* _YOUR ASSIGNMENT_:
The expected result is the material below, reproduced exactly from its first line through the line containing "The WordPress® trademark".

* _RECORDS SUPPLIED_:
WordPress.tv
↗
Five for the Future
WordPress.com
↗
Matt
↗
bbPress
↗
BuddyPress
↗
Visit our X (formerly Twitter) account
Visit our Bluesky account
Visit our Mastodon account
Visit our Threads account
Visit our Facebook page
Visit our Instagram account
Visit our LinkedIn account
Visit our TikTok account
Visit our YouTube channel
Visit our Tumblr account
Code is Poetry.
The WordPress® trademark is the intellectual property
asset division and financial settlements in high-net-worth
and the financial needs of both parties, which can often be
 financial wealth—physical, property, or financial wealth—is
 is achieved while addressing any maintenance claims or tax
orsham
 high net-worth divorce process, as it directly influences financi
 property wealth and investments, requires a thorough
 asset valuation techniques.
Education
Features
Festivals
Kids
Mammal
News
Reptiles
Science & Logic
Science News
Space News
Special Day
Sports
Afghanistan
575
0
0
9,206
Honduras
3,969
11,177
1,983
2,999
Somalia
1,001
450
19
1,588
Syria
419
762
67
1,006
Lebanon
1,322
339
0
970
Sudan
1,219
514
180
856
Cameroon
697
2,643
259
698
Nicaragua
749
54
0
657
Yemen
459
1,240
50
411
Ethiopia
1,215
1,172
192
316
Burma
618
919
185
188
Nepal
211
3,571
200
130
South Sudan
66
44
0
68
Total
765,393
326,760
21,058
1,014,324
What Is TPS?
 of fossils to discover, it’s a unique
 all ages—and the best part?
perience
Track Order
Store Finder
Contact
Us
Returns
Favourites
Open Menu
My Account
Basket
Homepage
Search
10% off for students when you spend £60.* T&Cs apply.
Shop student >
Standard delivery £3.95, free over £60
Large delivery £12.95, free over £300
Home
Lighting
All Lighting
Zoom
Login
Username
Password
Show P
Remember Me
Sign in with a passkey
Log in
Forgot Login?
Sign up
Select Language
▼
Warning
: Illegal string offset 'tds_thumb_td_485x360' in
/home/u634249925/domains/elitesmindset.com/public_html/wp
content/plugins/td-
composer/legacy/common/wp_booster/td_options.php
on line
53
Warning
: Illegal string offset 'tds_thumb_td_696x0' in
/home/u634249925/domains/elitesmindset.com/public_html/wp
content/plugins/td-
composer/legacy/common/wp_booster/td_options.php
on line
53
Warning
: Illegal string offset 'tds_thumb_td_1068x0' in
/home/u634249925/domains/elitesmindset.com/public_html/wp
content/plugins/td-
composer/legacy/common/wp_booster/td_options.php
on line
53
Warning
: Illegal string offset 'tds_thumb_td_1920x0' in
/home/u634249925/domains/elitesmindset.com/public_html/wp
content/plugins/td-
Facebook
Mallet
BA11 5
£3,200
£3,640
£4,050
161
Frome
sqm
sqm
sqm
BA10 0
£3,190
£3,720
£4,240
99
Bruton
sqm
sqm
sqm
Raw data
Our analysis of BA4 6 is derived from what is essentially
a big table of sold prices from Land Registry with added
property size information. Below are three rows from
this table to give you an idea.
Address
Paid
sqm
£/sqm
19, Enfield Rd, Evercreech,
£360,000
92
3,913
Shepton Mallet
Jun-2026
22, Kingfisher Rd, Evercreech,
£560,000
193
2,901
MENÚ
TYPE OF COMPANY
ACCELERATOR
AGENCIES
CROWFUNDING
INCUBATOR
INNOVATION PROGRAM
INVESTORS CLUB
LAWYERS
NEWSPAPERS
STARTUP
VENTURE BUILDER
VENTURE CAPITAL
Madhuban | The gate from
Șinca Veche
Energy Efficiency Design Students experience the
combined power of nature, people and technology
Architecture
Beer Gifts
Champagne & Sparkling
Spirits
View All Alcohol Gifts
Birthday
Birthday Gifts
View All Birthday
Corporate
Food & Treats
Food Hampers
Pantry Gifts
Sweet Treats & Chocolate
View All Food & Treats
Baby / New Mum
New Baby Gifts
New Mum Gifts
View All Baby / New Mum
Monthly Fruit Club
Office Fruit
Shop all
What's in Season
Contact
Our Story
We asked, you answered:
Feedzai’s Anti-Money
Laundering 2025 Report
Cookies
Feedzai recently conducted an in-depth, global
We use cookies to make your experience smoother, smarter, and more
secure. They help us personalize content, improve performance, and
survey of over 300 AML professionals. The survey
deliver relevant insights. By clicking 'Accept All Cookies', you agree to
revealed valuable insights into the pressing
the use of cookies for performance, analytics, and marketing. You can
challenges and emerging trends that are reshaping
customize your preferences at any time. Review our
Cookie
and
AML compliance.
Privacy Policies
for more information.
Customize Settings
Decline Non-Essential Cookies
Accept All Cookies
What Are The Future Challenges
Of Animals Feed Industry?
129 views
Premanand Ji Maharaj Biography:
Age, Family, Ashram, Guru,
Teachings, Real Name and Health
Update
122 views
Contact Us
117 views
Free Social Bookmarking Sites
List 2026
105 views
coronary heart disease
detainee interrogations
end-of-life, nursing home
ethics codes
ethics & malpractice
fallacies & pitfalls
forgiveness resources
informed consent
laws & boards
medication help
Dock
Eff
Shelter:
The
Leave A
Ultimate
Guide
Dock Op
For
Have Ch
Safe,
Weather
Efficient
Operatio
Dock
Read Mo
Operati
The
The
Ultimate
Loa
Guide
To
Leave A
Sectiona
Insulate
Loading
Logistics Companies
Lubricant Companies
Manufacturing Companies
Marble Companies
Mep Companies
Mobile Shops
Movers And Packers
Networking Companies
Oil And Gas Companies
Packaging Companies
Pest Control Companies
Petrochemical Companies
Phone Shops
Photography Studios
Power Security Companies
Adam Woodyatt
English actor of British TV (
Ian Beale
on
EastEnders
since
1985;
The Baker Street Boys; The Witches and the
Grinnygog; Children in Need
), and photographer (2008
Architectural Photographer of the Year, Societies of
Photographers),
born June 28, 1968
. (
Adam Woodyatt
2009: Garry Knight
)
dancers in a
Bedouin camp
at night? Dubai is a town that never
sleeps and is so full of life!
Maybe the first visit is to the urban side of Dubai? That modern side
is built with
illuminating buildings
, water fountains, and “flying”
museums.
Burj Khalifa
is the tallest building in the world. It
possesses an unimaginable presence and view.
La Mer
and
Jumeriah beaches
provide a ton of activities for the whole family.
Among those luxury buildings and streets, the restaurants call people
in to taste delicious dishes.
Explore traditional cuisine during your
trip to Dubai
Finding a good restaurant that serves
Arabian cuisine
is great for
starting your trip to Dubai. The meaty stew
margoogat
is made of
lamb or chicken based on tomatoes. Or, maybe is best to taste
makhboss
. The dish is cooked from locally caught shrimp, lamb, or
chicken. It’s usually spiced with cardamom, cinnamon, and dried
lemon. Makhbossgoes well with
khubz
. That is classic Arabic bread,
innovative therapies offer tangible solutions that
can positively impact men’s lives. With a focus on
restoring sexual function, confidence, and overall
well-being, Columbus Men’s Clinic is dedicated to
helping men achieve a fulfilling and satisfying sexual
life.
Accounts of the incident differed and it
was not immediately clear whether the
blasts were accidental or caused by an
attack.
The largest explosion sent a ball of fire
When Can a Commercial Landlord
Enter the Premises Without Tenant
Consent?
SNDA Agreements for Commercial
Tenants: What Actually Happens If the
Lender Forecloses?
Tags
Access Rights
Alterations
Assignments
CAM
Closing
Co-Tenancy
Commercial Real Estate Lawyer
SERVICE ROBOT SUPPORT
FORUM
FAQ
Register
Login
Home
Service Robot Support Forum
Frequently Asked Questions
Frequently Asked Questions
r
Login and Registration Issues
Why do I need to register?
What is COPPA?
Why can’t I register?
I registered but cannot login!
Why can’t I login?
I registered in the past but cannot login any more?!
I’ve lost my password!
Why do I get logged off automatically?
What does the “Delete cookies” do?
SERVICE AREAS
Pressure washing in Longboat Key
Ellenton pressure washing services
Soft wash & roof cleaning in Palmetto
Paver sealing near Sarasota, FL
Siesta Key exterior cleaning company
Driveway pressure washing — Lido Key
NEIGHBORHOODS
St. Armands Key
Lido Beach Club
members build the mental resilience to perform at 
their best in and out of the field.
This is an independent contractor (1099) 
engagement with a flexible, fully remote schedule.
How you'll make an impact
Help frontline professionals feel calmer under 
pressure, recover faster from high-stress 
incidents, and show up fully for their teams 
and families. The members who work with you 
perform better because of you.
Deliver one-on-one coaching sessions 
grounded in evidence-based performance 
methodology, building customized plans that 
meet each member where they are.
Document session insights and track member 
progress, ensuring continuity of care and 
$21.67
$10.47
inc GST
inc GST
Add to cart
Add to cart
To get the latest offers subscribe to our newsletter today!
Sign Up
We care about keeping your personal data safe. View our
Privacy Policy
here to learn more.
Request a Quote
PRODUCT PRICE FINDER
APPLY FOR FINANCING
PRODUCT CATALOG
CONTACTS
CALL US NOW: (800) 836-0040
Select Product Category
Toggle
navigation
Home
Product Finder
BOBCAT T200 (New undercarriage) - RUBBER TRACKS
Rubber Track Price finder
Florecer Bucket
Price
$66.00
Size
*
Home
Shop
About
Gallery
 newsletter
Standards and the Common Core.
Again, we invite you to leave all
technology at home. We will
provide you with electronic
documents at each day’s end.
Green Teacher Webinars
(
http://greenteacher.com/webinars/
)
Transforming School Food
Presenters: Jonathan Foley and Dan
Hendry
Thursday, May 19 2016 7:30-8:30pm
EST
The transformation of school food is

* _EXERCISE ANSWER_:
WordPress.tv
↗
Five for the Future
WordPress.com
↗
Matt
↗
bbPress
↗
BuddyPress
↗
Visit our X (formerly Twitter) account
Visit our Bluesky account
Visit our Mastodon account
Visit our Threads account
Visit our Facebook page
Visit our Instagram account
Visit our LinkedIn account
Visit our TikTok account
Visit our YouTube channel
Visit our Tumblr account
Code is Poetry.
The WordPress® trademark is the intellectual property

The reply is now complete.